What is Hyperammonaemia?

Hyperammonaemia is an accumulation of ammonia in the blood. It is a serious health condition that can lead to neurological problems if left untreated. Ammonia is a waste product normally broken down and excreted by the liver. When the liver is not functioning properly, ammonia can accumulate in the blood.

Hyperammonaemia can be caused by liver disease, medication, drugs, certain dietary practices or inherited metabolic disorders. The severity of the condition may vary, from mild to life-threatening. It is important to diagnose and treat hyperammonaemia as soon as possible to reduce potential long-term consequences.

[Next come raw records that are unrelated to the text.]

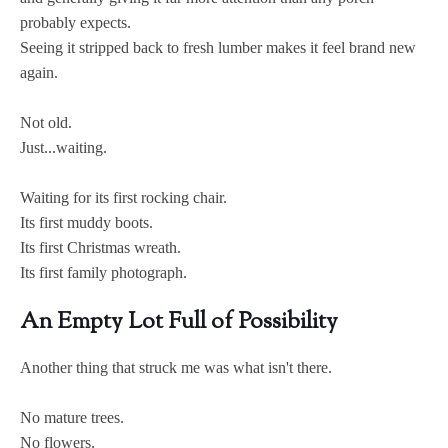
probably expects.
Seeing it stripped back to fresh lumber makes it feel brand new
again.
Not old.
Just...waiting.
Waiting for its first rocking chair.
Its first muddy boots.
Its first Christmas wreath.
Its first family photograph.
An Empty Lot Full of Possibility
Another thing that struck me was what isn't there.
No mature trees.
No flowers.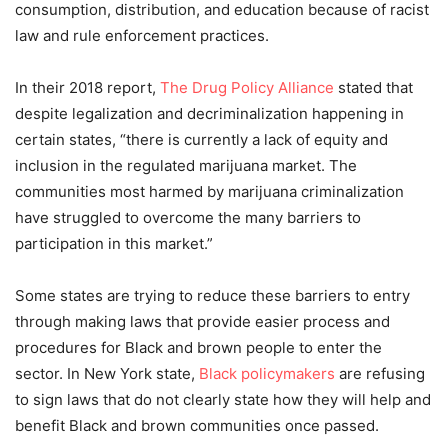
consumption, distribution, and education because of racist
law and rule enforcement practices.
In their 2018 report,
The Drug Policy Alliance
stated that
despite legalization and decriminalization happening in
certain states, “there is currently a lack of equity and
inclusion in the regulated marijuana market. The
communities most harmed by marijuana criminalization
have struggled to overcome the many barriers to
participation in this market.”
Some states are trying to reduce these barriers to entry
through making laws that provide easier process and
procedures for Black and brown people to enter the
sector. In New York state,
Black policymakers
are refusing
to sign laws that do not clearly state how they will help and
benefit Black and brown communities once passed.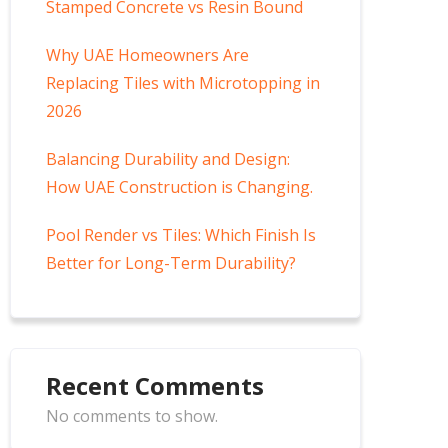
Stamped Concrete vs Resin Bound
Why UAE Homeowners Are
Replacing Tiles with Microtopping in
2026
Balancing Durability and Design:
How UAE Construction is Changing.
Pool Render vs Tiles: Which Finish Is
Better for Long-Term Durability?
Recent Comments
No comments to show.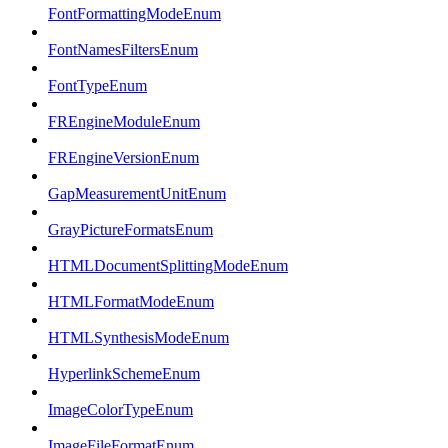
FontFormattingModeEnum
FontNamesFiltersEnum
FontTypeEnum
FREngineModuleEnum
FREngineVersionEnum
GapMeasurementUnitEnum
GrayPictureFormatsEnum
HTMLDocumentSplittingModeEnum
HTMLFormatModeEnum
HTMLSynthesisModeEnum
HyperlinkSchemeEnum
ImageColorTypeEnum
ImageFileFormatEnum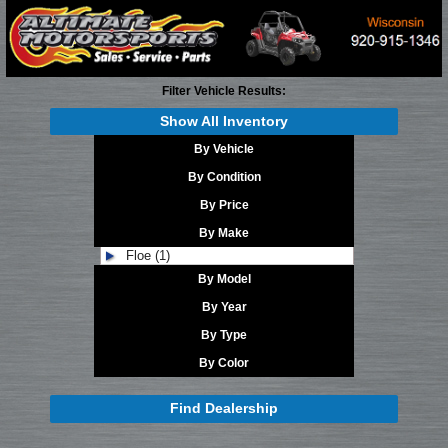
Filter Vehicle Results:
Show All Inventory
By Vehicle
By Condition
By Price
By Make
Floe (1)
By Model
By Year
By Type
By Color
Find Dealership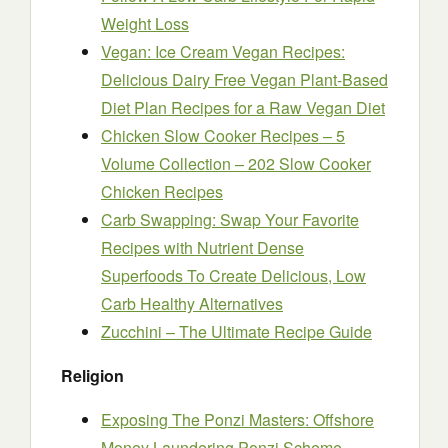
Weight Loss
Vegan: Ice Cream Vegan Recipes:
Delicious Dairy Free Vegan Plant-Based
Diet Plan Recipes for a Raw Vegan Diet
Chicken Slow Cooker Recipes – 5
Volume Collection – 202 Slow Cooker
Chicken Recipes
Carb Swapping: Swap Your Favorite
Recipes with Nutrient Dense
Superfoods To Create Delicious, Low
Carb Healthy Alternatives
Zucchini – The Ultimate Recipe Guide
Religion
Exposing The Ponzi Masters: Offshore
Money Laundering Ponzi Scheme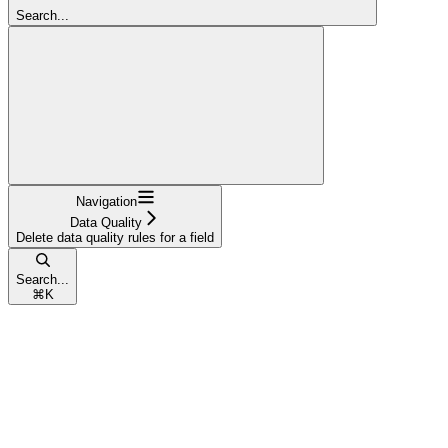
Search...
Navigation
Data Quality
Delete data quality rules for a field
Search...
⌘
K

Signs and Symptoms of Hyperammonaemia

The signs and symptoms of hyperammonaemia may include:

  • Drowsiness, confusion or agitation
  • Weakness
  • Lethargy
  • Tremors
  • Poor concentration
  • Loss of appetite
  • Nausea and vomiting
  • Coma

Diagnosis and Treatment of Hyperammonaemia

Hyperammonaemia can be diagnosed with a blood test to measure the levels of ammonia in the blood. Treatment of the underlying cause is the main treatment for hyperammonaemia. It is important to identify the cause of the problem and treat it. Treatment may also involve medications to reduce the production of ammonia in the body and supplements to restore nutrients.

In some cases, a transplant may be necessary, especially if the liver is not functioning properly. In some cases, dialysis may be used to filter out metabolites in the blood, including ammonia.

Complications of Hyperammonaemia

Untreated hyperammonaemia can lead to serious complications, including:

  • Brain damage
  • Coma
  • Liver failure
  • Death

It is important for people with hyperammonaemia to be monitored closely and to receive timely treatments to reduce the risk of complications.